_WHAT THE TASK ASKS:_
In the entries that follow, find every line containing "gridline" and copy it.

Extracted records

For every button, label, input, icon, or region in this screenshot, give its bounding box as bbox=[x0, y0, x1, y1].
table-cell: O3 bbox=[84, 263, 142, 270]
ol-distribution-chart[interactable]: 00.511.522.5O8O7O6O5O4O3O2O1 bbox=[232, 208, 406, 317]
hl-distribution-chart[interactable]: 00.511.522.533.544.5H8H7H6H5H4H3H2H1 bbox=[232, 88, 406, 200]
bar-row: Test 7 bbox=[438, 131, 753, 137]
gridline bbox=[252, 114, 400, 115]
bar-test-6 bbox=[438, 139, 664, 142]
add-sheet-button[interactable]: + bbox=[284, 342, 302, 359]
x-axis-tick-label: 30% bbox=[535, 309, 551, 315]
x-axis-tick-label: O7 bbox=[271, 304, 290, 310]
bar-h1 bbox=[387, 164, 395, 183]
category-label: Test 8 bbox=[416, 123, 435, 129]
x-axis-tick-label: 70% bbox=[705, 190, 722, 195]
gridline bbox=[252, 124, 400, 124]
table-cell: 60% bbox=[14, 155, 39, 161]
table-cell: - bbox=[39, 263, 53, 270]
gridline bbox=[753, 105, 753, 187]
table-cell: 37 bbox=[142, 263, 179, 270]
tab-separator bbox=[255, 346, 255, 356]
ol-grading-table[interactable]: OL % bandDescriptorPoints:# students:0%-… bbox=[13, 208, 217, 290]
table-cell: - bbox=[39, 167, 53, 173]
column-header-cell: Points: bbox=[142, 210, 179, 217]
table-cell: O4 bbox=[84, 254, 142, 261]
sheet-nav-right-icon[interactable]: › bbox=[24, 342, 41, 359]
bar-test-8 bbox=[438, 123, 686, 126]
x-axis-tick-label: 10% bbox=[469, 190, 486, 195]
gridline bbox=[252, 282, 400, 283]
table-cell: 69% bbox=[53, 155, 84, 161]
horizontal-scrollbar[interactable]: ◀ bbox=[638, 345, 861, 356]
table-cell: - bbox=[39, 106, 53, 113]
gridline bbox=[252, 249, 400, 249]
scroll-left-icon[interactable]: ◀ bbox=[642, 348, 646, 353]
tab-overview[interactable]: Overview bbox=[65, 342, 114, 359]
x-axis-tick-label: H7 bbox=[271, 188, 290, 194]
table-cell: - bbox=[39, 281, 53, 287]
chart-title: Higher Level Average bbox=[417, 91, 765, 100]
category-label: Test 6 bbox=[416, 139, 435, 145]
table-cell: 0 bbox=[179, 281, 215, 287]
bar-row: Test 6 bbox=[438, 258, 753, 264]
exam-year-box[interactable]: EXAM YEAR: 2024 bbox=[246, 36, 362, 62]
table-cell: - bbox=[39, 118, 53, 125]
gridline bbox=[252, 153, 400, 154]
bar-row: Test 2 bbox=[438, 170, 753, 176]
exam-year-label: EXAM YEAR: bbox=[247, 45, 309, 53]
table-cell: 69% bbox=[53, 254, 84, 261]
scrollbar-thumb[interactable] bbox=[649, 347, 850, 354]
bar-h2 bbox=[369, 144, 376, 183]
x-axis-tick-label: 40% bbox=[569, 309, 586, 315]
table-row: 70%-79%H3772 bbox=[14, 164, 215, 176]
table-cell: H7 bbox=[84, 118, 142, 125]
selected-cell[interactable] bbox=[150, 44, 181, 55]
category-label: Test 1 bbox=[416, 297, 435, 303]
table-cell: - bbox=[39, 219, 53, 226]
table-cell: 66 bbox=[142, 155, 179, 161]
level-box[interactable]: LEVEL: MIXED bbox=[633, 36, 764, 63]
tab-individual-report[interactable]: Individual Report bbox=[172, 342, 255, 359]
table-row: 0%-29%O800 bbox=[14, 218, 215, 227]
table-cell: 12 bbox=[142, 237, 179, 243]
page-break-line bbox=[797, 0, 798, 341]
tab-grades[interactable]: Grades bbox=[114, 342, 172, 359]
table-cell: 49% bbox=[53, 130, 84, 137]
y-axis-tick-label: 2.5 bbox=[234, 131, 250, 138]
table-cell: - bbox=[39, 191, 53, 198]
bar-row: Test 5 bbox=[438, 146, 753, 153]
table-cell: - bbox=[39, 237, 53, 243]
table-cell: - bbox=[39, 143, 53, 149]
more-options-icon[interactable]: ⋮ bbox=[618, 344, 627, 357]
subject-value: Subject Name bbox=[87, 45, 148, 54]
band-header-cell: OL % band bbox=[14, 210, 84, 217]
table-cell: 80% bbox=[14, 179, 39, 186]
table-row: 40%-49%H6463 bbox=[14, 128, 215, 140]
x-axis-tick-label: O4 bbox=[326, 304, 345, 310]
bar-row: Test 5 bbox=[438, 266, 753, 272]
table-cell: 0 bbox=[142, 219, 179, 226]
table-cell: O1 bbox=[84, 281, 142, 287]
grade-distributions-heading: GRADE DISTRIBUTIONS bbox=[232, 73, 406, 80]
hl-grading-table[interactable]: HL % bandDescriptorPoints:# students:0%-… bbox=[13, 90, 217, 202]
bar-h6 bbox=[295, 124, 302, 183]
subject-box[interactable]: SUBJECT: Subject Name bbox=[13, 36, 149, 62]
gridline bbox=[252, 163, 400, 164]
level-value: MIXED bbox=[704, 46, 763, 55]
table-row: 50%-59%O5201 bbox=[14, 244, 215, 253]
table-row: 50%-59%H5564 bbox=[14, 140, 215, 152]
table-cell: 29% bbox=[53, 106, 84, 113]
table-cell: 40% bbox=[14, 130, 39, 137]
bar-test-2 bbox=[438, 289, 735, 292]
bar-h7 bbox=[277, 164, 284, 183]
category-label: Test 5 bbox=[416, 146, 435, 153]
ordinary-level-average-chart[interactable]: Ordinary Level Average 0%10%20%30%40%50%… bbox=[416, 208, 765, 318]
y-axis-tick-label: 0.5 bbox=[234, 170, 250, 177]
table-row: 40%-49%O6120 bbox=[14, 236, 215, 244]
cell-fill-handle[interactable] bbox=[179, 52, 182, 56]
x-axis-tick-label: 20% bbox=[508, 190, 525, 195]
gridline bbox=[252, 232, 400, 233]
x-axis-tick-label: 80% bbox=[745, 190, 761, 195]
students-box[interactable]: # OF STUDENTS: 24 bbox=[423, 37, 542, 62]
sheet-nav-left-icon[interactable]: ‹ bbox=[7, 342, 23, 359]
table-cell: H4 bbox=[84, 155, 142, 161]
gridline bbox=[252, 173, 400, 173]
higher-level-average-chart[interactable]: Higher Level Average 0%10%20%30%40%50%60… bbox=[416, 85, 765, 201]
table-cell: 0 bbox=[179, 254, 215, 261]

_THE ANSWER:_
gridline bbox=[252, 114, 400, 115]
gridline bbox=[252, 124, 400, 124]
gridline bbox=[753, 105, 753, 187]
gridline bbox=[252, 282, 400, 283]
gridline bbox=[252, 249, 400, 249]
gridline bbox=[252, 153, 400, 154]
gridline bbox=[252, 163, 400, 164]
gridline bbox=[252, 232, 400, 233]
gridline bbox=[252, 173, 400, 173]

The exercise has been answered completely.